──────── Extracted information
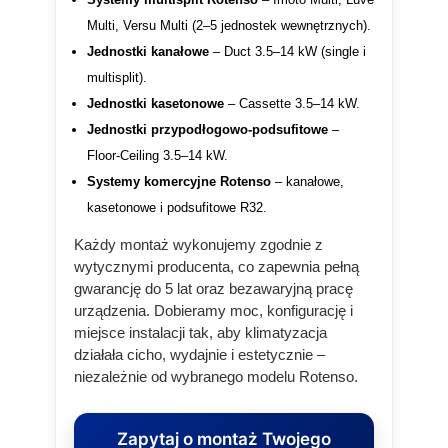
Multi, Versu Multi (2–5 jednostek wewnętrznych).
Jednostki kanałowe
– Duct 3.5–14 kW (single i
multisplit).
Jednostki kasetonowe
– Cassette 3.5–14 kW.
Jednostki przypodłogowo‑podsufitowe
–
Floor‑Ceiling 3.5–14 kW.
Systemy komercyjne Rotenso
– kanałowe,
kasetonowe i podsufitowe R32.
Każdy montaż wykonujemy zgodnie z
wytycznymi producenta, co zapewnia pełną
gwarancję do 5 lat oraz bezawaryjną pracę
urządzenia. Dobieramy moc, konfigurację i
miejsce instalacji tak, aby klimatyzacja
działała cicho, wydajnie i estetycznie –
niezależnie od wybranego modelu Rotenso.
Zapytaj o montaż Twojego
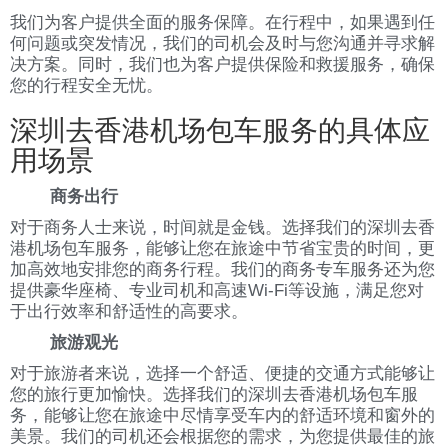
我们为客户提供全面的服务保障。在行程中，如果遇到任
何问题或突发情况，我们的司机会及时与您沟通并寻求解
决方案。同时，我们也为客户提供保险和救援服务，确保
您的行程安全无忧。
深圳去香港机场包车服务的具体应
用场景
商务出行
对于商务人士来说，时间就是金钱。选择我们的深圳去香
港机场包车服务，能够让您在旅途中节省宝贵的时间，更
加高效地安排您的商务行程。我们的商务专车服务还为您
提供豪华座椅、专业司机和高速Wi-Fi等设施，满足您对
于出行效率和舒适性的高要求。
旅游观光
对于旅游者来说，选择一个舒适、便捷的交通方式能够让
您的旅行更加愉快。选择我们的深圳去香港机场包车服
务，能够让您在旅途中尽情享受车内的舒适环境和窗外的
美景。我们的司机还会根据您的需求，为您提供最佳的旅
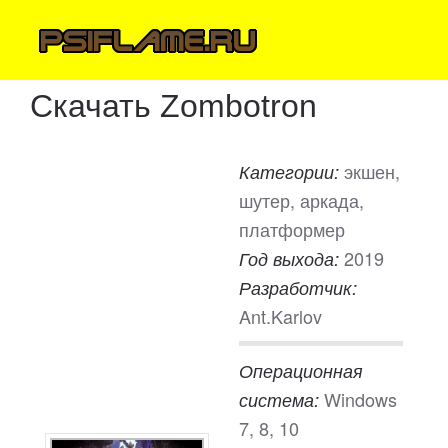
Скачать Zombotron
экшен,
Категории:
шутер, аркада,
платформер
2019
Год выхода:
Разработчик:
Ant.Karlov
Операционная
Windows
система:
7, 8, 10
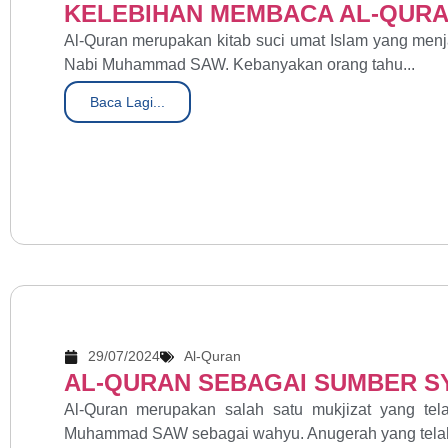
KELEBIHAN MEMBACA AL-QUR
Al-Quran merupakan kitab suci umat Islam yang menj
Nabi Muhammad SAW. Kebanyakan orang tahu...
Baca Lagi...
29/07/2024
Al-Quran
AL-QURAN SEBAGAI SUMBER SY
Al-Quran merupakan salah satu mukjizat yang tel
Muhammad SAW sebagai wahyu. Anugerah yang telah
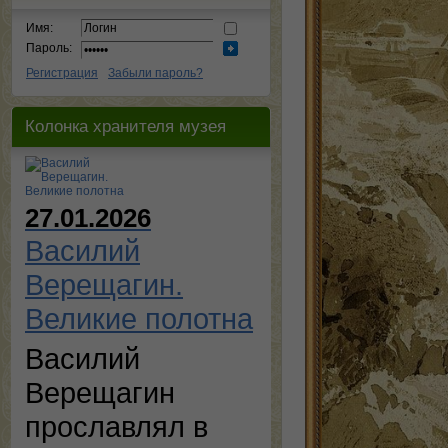
Имя:
Пароль:
Регистрация
Забыли пароль?
Колонка хранителя музея
27.01.2026
Василий
Верещагин.
Великие полотна
Василий
Верещагин
прославлял в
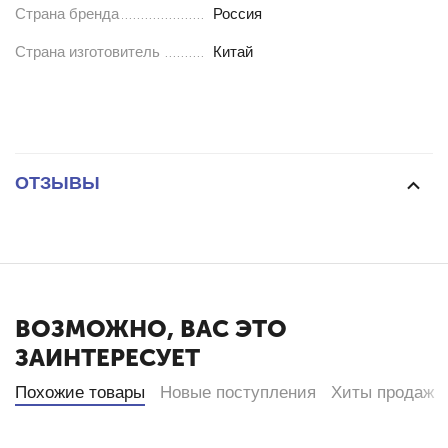
Страна бренда
Россия
Страна изготовитель
Китай
ОТЗЫВЫ
ВОЗМОЖНО, ВАС ЭТО
ЗАИНТЕРЕСУЕТ
Похожие товары
Новые поступления
Хиты продаж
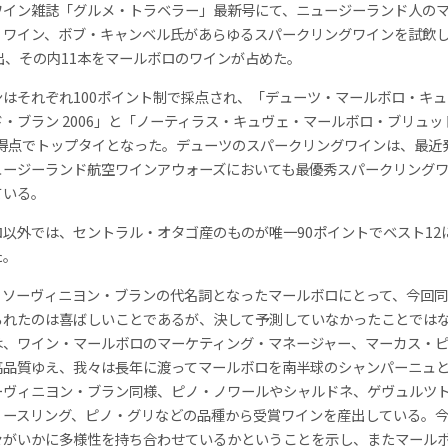
ワイン雑誌「グルメ・トラベラー」最新号にて、ニュージーランド人の
・ワイン、ボブ・キャンベル氏があらゆるスパークリングワインを試飲
出、その内11本をマールボロのワインが占めた。
ンはそれぞれ100ポイント制で採点され、「デューツ・マールボロ・キ
・ブラン 2006」と「ノーティラス・キュヴェ・マールボロ・ブリュッ
同得点でトップタイとなった。デューツのスパークリングワインは、最近
ュージーランド航空ワインアウォーズにおいても最優秀スパークリング
ている。
ロ以外では、セントラル・オタゴ産のものが唯一90ポイントでベスト12
た。
りソーヴィニヨン・ブランの代名詞となったマールボロにとって、今回
られたのは喜ばしいことであるが、決して予測していなかったことでは
は、ワイン・マールボロのマーケティング・マネージャー、マーカス・
高品質ゆえ、我々は長年に渡ってマールボロを南半球のシャンパーニュ
ーヴィニヨン・ブラン同様、ピノ・ノワールやシャルドネ、ゲヴュルツ
リースリング、ピノ・グリなどの品種から受賞ワインを産出している。
々がいかに多様性を持ち合わせているかということを示し、またマール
────────────────
◆ Work required ◆
Without any of its pictures, the listing is to be repeated exactly as it stands.

◆ Expected output ◆
Multi, Versu Multi (2–5 jednostek wewnętrznych).
Jednostki kanałowe
– Duct 3.5–14 kW (single i
multisplit).
Jednostki kasetonowe
– Cassette 3.5–14 kW.
Jednostki przypodłogowo‑podsufitowe
–
Floor‑Ceiling 3.5–14 kW.
Systemy komercyjne Rotenso
– kanałowe,
kasetonowe i podsufitowe R32.
Każdy montaż wykonujemy zgodnie z
wytycznymi producenta, co zapewnia pełną
gwarancję do 5 lat oraz bezawaryjną pracę
urządzenia. Dobieramy moc, konfigurację i
miejsce instalacji tak, aby klimatyzacja
działała cicho, wydajnie i estetycznie –
niezależnie od wybranego modelu Rotenso.
Zapytaj o montaż Twojego
我们为客户提供全面的服务保障。在行程中，如果遇到任
何问题或突发情况，我们的司机会及时与您沟通并寻求解
决方案。同时，我们也为客户提供保险和救援服务，确保
您的行程安全无忧。
深圳去香港机场包车服务的具体应
用场景
商务出行
对于商务人士来说，时间就是金钱。选择我们的深圳去香
港机场包车服务，能够让您在旅途中节省宝贵的时间，更
加高效地安排您的商务行程。我们的商务专车服务还为您
提供豪华座椅、专业司机和高速Wi-Fi等设施，满足您对
于出行效率和舒适性的高要求。
旅游观光
对于旅游者来说，选择一个舒适、便捷的交通方式能够让
您的旅行更加愉快。选择我们的深圳去香港机场包车服
务，能够让您在旅途中尽情享受车内的舒适环境和窗外的
美景。我们的司机还会根据您的需求，为您提供最佳的旅
Скачать Zombotron
экшен,
Категории:
шутер, аркада,
платформер
2019
Год выхода:
Разработчик:
Ant.Karlov
Операционная
Windows
система:
7, 8, 10
KELEBIHAN MEMBACA AL-QUR
Al-Quran merupakan kitab suci umat Islam yang menj
Nabi Muhammad SAW. Kebanyakan orang tahu...
Baca Lagi...
29/07/2024
Al-Quran
AL-QURAN SEBAGAI SUMBER SY
Al-Quran merupakan salah satu mukjizat yang tel
Muhammad SAW sebagai wahyu. Anugerah yang telah
Имя:
Пароль:
Регистрация
Забыли пароль?
Колонка хранителя музея
27.01.2026
Василий
Верещагин.
Великие полотна
Василий
Верещагин
прославлял в
Страна бренда
Россия
Страна изготовитель
Китай
ОТЗЫВЫ
ВОЗМОЖНО, ВАС ЭТО
ЗАИНТЕРЕСУЕТ
Похожие товары
Новые поступления
Хиты продаж
ワイン雑誌「グルメ・トラベラー」最新号にて、ニュージーランド人の
・ワイン、ボブ・キャンベル氏があらゆるスパークリングワインを試飲
出、その内11本をマールボロのワインが占めた。
ンはそれぞれ100ポイント制で採点され、「デューツ・マールボロ・キ
・ブラン 2006」と「ノーティラス・キュヴェ・マールボロ・ブリュッ
同得点でトップタイとなった。デューツのスパークリングワインは、最近
ュージーランド航空ワインアウォーズにおいても最優秀スパークリング
ている。
ロ以外では、セントラル・オタゴ産のものが唯一90ポイントでベスト12
た。
りソーヴィニヨン・ブランの代名詞となったマールボロにとって、今回
られたのは喜ばしいことであるが、決して予測していなかったことでは
は、ワイン・マールボロのマーケティング・マネージャー、マーカス・
高品質ゆえ、我々は長年に渡ってマールボロを南半球のシャンパーニュ
ーヴィニヨン・ブラン同様、ピノ・ノワールやシャルドネ、ゲヴュルツ
リースリング、ピノ・グリなどの品種から受賞ワインを産出している。
々がいかに多様性を持ち合わせているかということを示し、またマール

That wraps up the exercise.